— TRY IT —
Leaving out the pictures, return word for word the stretch of entries below from the line holding "incorporated for" through the line holding "total will not".
[EXTRACTED ENTRIES — start]
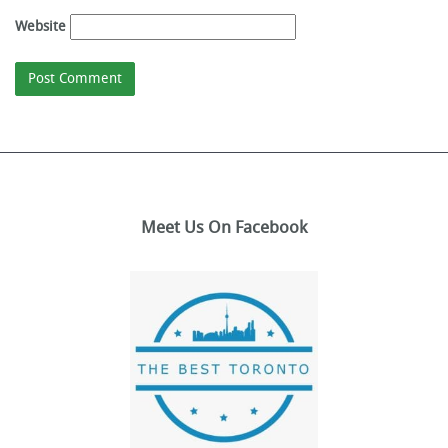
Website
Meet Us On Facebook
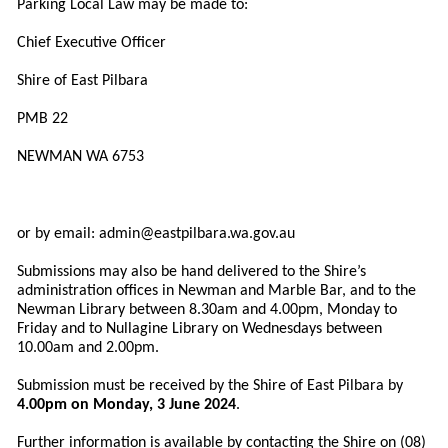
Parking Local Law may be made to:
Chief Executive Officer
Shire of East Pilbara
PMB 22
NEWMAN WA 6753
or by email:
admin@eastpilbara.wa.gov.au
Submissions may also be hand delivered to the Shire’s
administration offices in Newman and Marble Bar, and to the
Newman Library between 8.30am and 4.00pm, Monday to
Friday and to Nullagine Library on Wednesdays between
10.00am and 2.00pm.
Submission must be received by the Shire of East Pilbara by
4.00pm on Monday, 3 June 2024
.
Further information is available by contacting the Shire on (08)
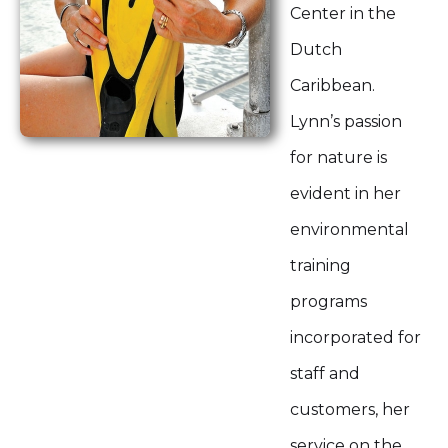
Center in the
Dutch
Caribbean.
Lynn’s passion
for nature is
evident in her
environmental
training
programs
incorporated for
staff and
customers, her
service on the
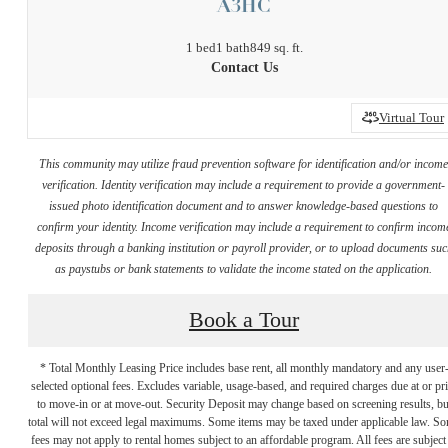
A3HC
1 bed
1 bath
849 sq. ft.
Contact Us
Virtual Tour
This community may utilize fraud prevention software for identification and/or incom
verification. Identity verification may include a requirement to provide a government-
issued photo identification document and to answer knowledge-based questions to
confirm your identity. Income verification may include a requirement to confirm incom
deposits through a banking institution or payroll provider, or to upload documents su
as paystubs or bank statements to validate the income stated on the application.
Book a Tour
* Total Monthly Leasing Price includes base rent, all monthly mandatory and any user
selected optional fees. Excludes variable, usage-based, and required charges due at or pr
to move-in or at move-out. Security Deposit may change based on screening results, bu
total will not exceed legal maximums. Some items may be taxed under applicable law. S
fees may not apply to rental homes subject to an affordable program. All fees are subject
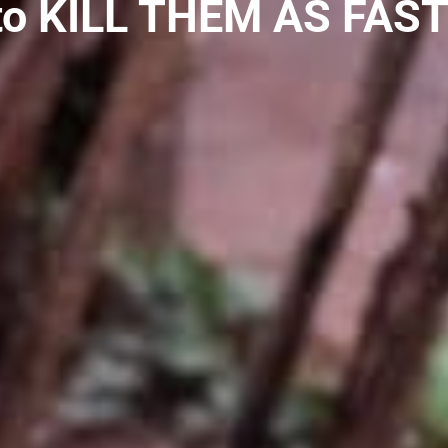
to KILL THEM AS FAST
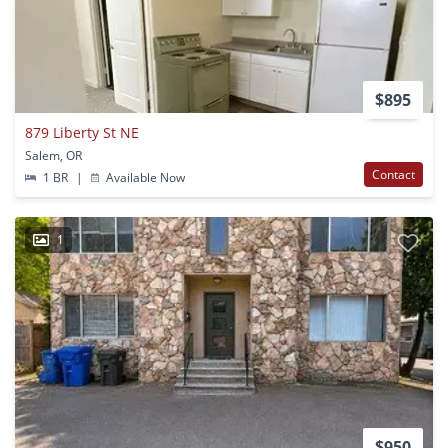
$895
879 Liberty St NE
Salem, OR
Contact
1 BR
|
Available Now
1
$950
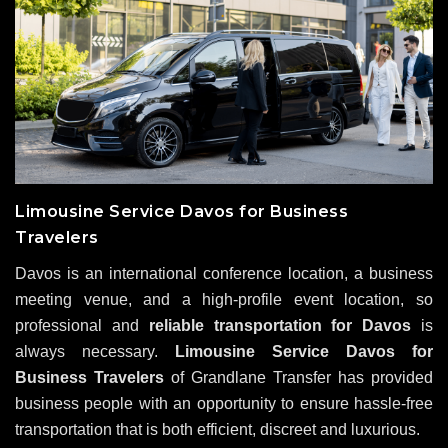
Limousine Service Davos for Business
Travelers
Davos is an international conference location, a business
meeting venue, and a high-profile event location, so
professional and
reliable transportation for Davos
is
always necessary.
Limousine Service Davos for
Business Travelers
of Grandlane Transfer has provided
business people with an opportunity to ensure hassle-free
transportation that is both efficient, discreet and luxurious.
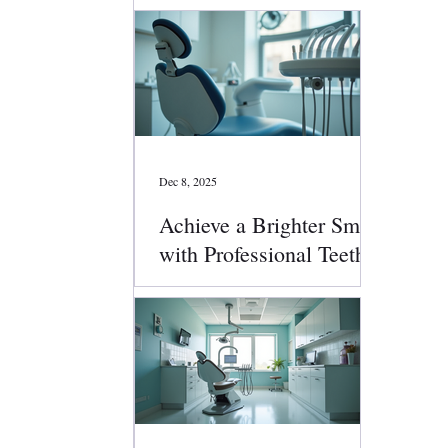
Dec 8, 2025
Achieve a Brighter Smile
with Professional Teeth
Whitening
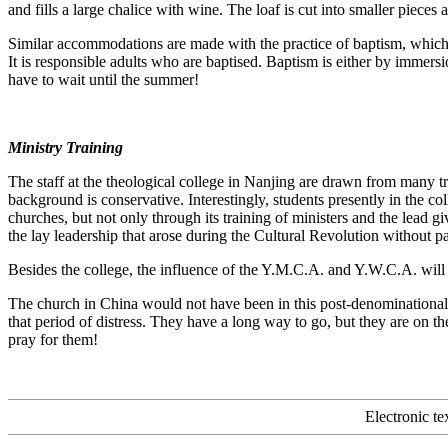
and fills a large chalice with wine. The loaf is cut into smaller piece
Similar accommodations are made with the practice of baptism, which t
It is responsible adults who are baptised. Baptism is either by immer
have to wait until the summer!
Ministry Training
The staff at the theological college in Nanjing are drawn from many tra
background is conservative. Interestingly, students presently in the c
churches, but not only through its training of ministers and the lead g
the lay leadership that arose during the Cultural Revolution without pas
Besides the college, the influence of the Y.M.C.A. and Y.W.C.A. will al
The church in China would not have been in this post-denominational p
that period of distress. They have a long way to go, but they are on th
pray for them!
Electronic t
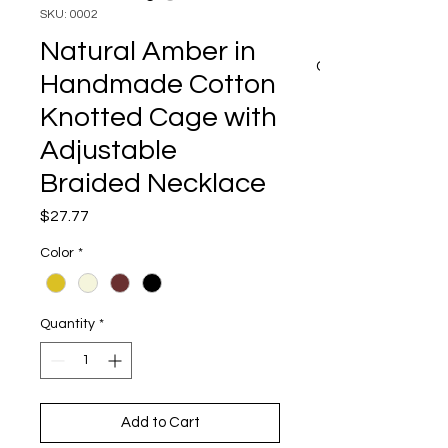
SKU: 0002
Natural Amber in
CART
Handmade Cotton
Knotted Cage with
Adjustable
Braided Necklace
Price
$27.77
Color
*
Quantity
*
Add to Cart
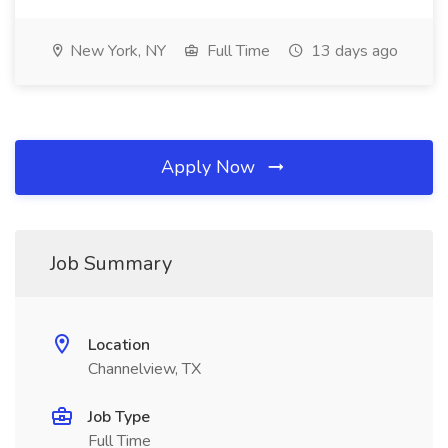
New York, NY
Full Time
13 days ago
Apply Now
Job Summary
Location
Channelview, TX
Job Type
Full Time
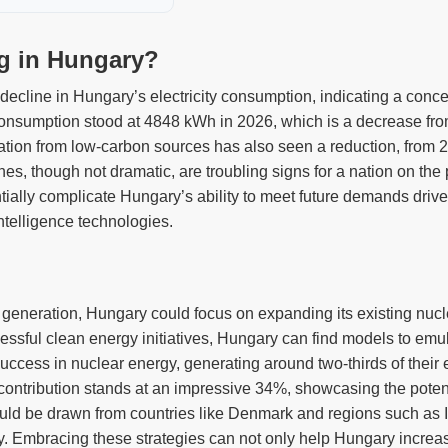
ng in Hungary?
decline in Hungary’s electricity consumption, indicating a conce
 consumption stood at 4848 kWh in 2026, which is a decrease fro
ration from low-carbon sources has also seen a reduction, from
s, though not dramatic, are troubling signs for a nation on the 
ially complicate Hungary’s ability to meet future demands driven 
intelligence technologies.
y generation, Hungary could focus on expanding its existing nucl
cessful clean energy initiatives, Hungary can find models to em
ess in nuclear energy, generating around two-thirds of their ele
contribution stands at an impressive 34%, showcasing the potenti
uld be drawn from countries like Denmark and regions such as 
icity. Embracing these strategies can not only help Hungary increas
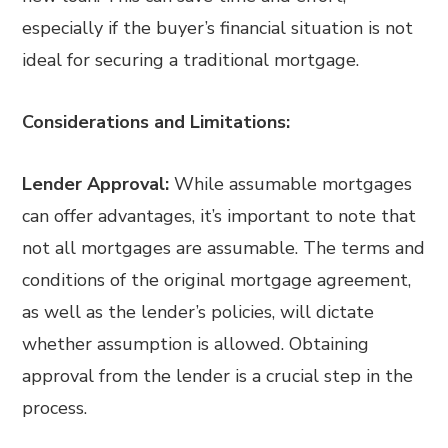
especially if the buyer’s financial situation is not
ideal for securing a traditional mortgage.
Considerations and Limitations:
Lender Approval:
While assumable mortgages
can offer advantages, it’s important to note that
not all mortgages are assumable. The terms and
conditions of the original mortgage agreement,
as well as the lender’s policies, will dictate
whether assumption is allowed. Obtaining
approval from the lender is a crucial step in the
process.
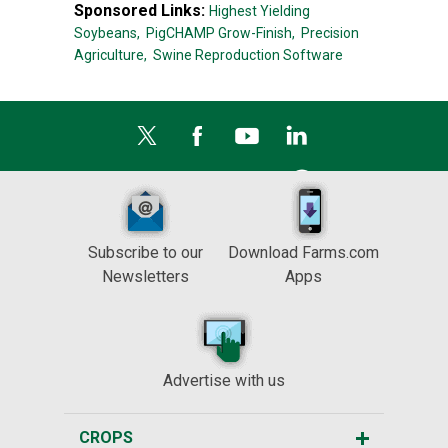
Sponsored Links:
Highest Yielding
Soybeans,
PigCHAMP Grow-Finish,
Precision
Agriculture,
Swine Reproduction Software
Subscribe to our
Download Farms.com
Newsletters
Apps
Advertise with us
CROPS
[EXTRACTED ENTRIES — finish]
[EXTRACTED ENTRIES — start]
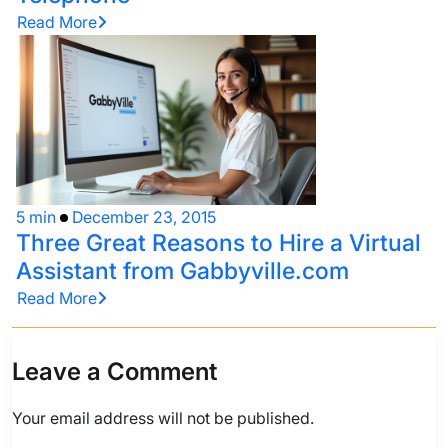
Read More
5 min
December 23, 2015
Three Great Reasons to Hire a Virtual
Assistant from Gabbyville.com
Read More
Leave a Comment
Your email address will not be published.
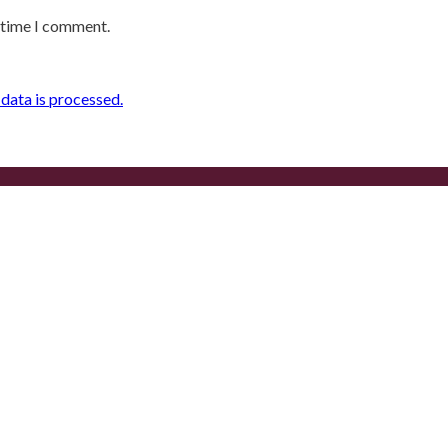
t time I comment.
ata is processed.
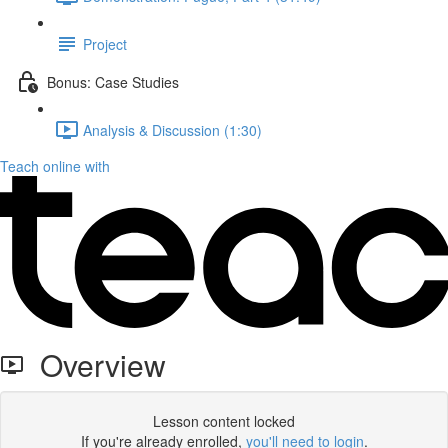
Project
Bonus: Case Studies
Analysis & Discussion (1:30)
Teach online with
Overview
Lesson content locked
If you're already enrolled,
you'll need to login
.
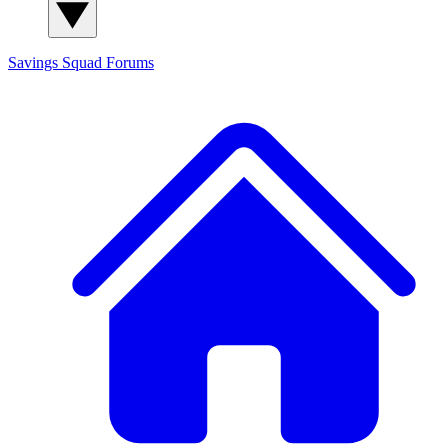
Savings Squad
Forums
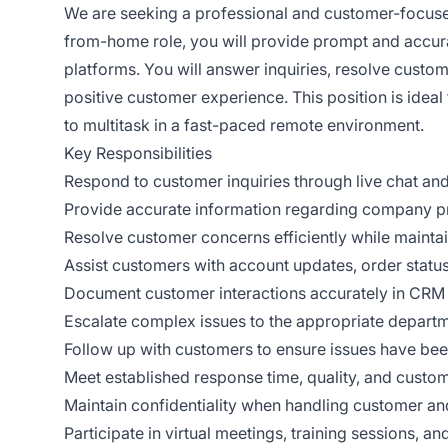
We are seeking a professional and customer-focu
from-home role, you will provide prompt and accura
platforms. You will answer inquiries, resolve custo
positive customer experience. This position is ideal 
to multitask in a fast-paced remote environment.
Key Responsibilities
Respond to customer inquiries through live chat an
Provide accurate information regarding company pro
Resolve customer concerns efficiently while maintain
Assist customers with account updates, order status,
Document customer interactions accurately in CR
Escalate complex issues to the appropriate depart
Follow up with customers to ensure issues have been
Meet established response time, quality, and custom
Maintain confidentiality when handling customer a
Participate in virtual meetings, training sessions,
[EXTRACTED ENTRIES — finish]
[EXTRACTED ENTRIES — start]
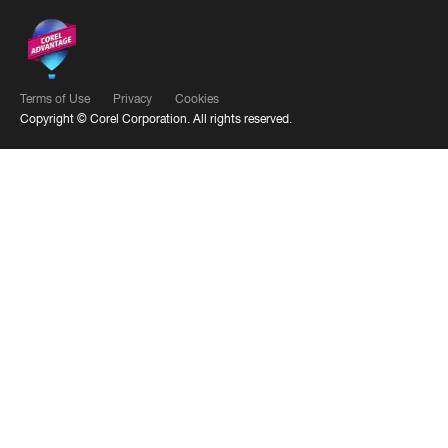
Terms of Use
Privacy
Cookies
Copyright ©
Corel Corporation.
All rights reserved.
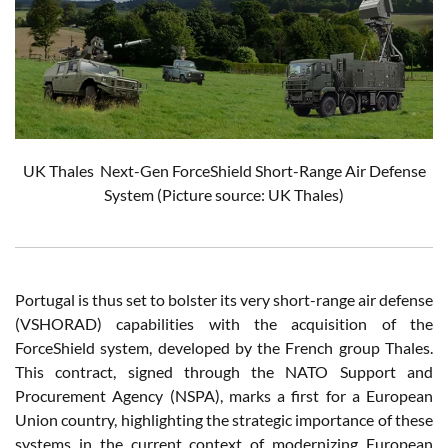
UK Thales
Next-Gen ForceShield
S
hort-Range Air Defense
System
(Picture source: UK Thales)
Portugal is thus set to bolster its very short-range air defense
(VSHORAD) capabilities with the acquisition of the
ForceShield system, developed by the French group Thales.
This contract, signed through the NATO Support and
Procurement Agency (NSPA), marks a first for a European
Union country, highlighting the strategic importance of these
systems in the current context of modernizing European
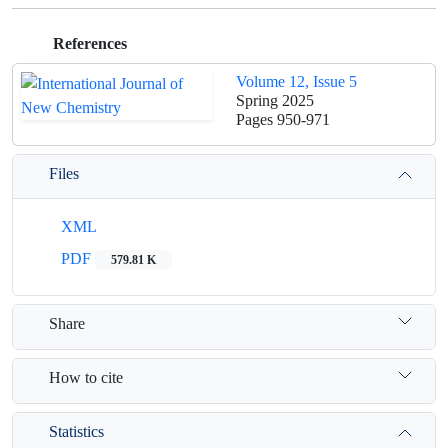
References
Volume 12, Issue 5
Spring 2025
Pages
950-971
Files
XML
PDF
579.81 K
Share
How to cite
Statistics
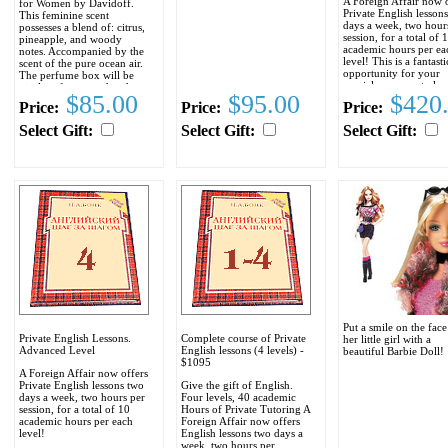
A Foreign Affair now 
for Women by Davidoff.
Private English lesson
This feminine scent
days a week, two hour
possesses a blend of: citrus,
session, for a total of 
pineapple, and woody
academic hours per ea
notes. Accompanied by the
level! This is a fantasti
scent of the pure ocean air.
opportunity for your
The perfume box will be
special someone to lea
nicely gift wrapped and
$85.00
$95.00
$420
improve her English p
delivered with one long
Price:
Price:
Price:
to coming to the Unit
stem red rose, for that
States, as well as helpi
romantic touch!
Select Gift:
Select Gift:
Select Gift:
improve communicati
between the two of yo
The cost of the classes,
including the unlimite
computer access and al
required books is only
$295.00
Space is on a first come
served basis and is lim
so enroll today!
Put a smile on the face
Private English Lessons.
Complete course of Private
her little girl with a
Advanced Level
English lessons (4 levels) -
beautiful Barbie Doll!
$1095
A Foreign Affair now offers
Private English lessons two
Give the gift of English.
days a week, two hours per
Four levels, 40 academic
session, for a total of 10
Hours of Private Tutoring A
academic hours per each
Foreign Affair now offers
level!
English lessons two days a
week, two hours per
[EXTRACTED ENTRIES — finish]
— EXERCISE RESULT —
incorporated for
staff and
customers, her
service on the
A3HC
1 bed
1 bath
849 sq. ft.
Contact Us
Virtual Tour
This community may utilize fraud prevention software for identification and/or incom
verification. Identity verification may include a requirement to provide a government-
issued photo identification document and to answer knowledge-based questions to
confirm your identity. Income verification may include a requirement to confirm incom
deposits through a banking institution or payroll provider, or to upload documents su
as paystubs or bank statements to validate the income stated on the application.
Book a Tour
* Total Monthly Leasing Price includes base rent, all monthly mandatory and any user
selected optional fees. Excludes variable, usage-based, and required charges due at or pr
to move-in or at move-out. Security Deposit may change based on screening results, bu
total will not exceed legal maximums. Some items may be taxed under applicable law. S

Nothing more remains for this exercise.